→ Aim of the exercise
All lines from the one containing "nieuwbouw, MasterPatio combineert" through the final line of the records below should be reproduced exactly, with the pictures left out.

→ Supplied records
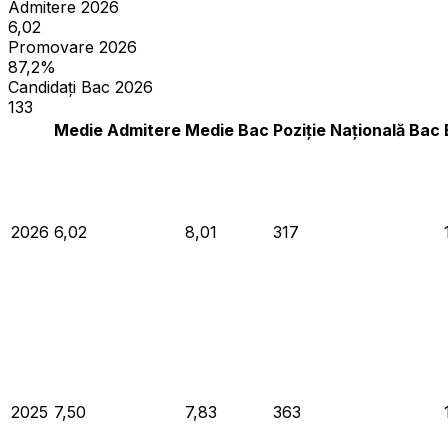
Admitere 2026
6,02
Promovare 2026
87,2%
Candidați Bac 2026
133
Medie Admitere
Medie Bac
Poziție Națională Bac
2026
6,02
8,01
317
2025
7,50
7,83
363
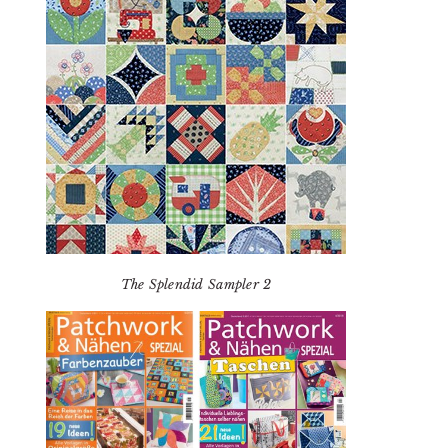
The Splendid Sampler 2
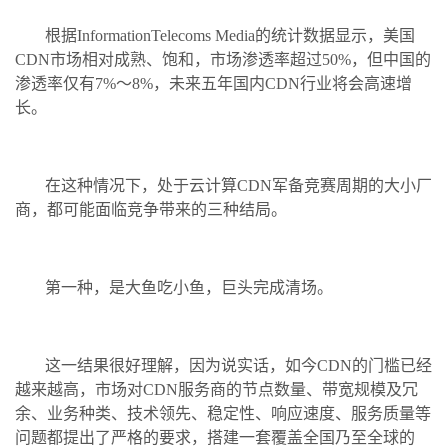
根据InformationTelecoms Media的统计数据显示，美国
CDN市场相对成熟、饱和，市场渗透率超过50%，但中国的
渗透率仅有7%～8%，未来五年国内CDN行业将会高速增
长。
在这种情况下，处于云计算CDN军备竞赛周期的大小厂
商，都可能面临竞争带来的三种结局。
第一种，是大鱼吃小鱼，巨头完成清场。
这一结果很好理解，因为说实话，如今CDN的门槛已经
越来越高，市场对CDN服务商的节点数量、带宽规模及冗
余、业务种类、技术领先、稳定性、响应速度、服务质量等
问题都提出了严格的要求，搭建一套覆盖全国乃至全球的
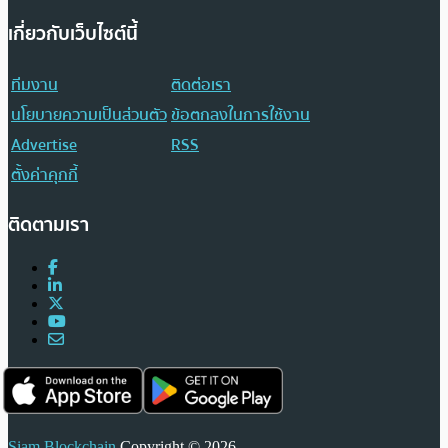
เกี่ยวกับเว็บไซต์นี้
ทีมงาน
ติดต่อเรา
นโยบายความเป็นส่วนตัว
ข้อตกลงในการใช้งาน
Advertise
RSS
ตั้งค่าคุกกี้
ติดตามเรา
Siam Blockchain
Copyright © 2026.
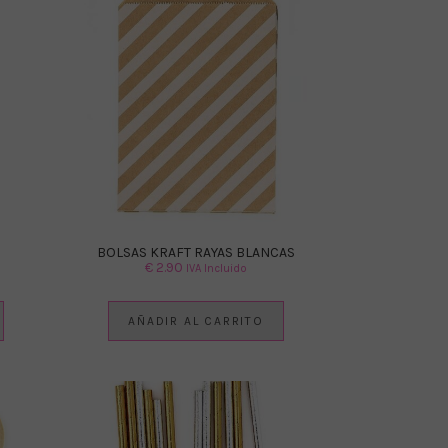
BOLSAS KRAFT RAYAS BLANCAS
€
2.90
IVA Incluido
AÑADIR AL CARRITO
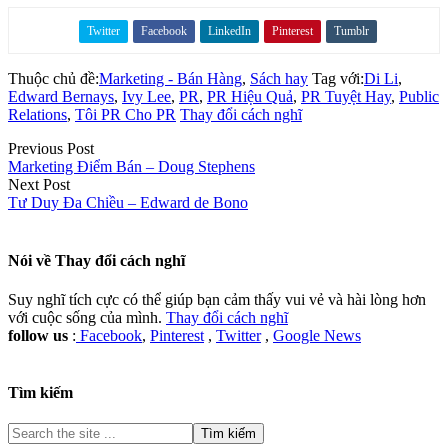
Twitter
Facebook
LinkedIn
Pinterest
Tumblr
Share on
Thuộc chủ đề:
Marketing - Bán Hàng
,
Sách hay
Tag với:
Di Li
,
Edward Bernays
,
Ivy Lee
,
PR
,
PR Hiệu Quả
,
PR Tuyệt Hay
,
Public
Relations
,
Tôi PR Cho PR
Thay đổi cách nghĩ
Previous Post
Marketing Điểm Bán – Doug Stephens
Next Post
Tư Duy Đa Chiều – Edward de Bono
Nói về
Thay đổi cách nghĩ
Suy nghĩ tích cực có thể giúp bạn cảm thấy vui vẻ và hài lòng hơn
với cuộc sống của mình.
Thay đổi cách nghĩ
follow us
:
Facebook
,
Pinterest
,
Twitter
,
Google News
Tìm kiếm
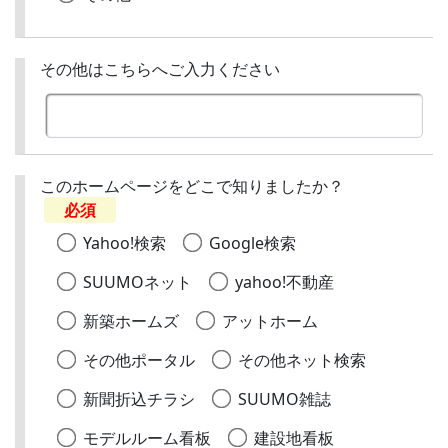
その他はこちらへご入力ください
このホームページをどこで知りましたか？
必須
Yahoo!検索
Google検索
SUUMOネット
yahoo!不動産
新築ホームズ
アットホーム
その他ポータル
その他ネット検索
新聞折込チラシ
SUUMO雑誌
モデルルーム看板
建設地看板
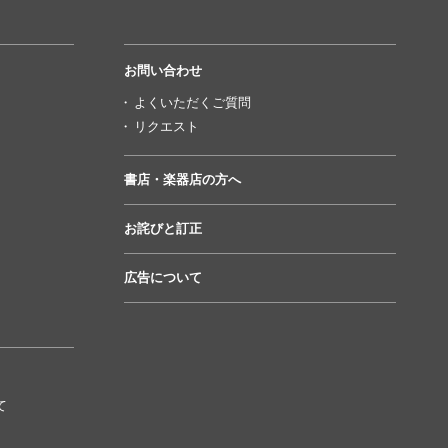
お問い合わせ
よくいただくご質問
リクエスト
書店・楽器店の方へ
お詫びと訂正
広告について
て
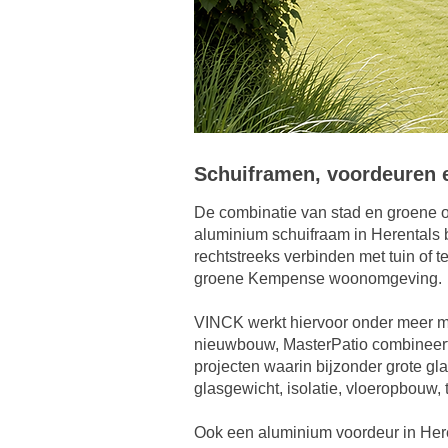
Schuiframen, voordeuren e
De combinatie van stad en groene o
aluminium schuifraam in Herentals b
rechtstreeks verbinden met tuin of t
groene Kempense woonomgeving.
VINCK werkt hiervoor onder meer me
nieuwbouw, MasterPatio combineert 
projecten waarin bijzonder grote gl
glasgewicht, isolatie, vloeropbouw, 
Ook een aluminium voordeur in Here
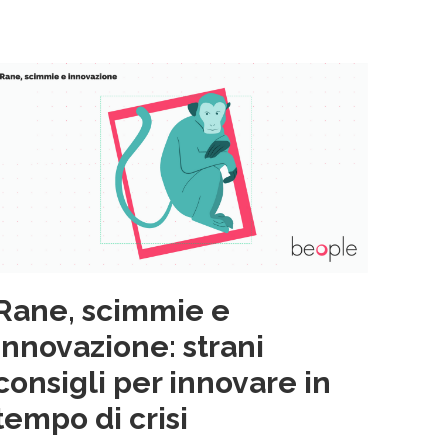
Rane, scimmie e
innovazione: strani
consigli per innovare in
tempo di crisi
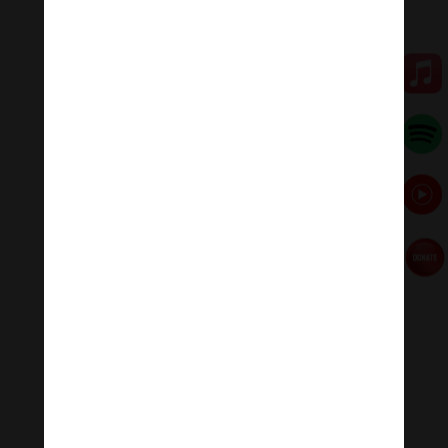
🌟🌀Thanh âm thư giãn
Nhạc nhẹ dễ ngủ là tập hợp âm thanh có tác dụng
chữa lành cảm xúc, giúp bạn tập trung trong công việc,
học tập, thiền…
Đóng góp duy trì:
Đóng góp qua MOMO
Donate via Paypal
Hãy theo dõi chúng tôi:
Thanh Âm Thư Giãn
+
Meditation Meloady
Tiktok Thanh Âm Thư Giãn
Sagomeko Internet Marketing Services
–
Trà Sữa
Đài Loan Hokkaido Vietnam
–
Du lịch Đất Mũi Cà
Mau
–
Bracknell Berks Funeral celebrant
–
Try A
Place – SEO My Business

→ Answer space
nieuwbouw, MasterPatio combineert 
projecten waarin bijzonder grote gl
glasgewicht, isolatie, vloeropbouw, 
Ook een aluminium voordeur in Here
Rane, scimmie e
innovazione: strani
consigli per innovare in
tempo di crisi
🌟🌀Thanh âm thư giãn
Nhạc nhẹ dễ ngủ là tập hợp âm thanh có tác dụng
chữa lành cảm xúc, giúp bạn tập trung trong công việc,
học tập, thiền…
Đóng góp duy trì:
Đóng góp qua MOMO
Donate via Paypal
Hãy theo dõi chúng tôi:
Thanh Âm Thư Giãn
+
Meditation Meloady
Tiktok Thanh Âm Thư Giãn
Sagomeko Internet Marketing Services
–
Trà Sữa
Đài Loan Hokkaido Vietnam
–
Du lịch Đất Mũi Cà
Mau
–
Bracknell Berks Funeral celebrant
–
Try A
Place – SEO My Business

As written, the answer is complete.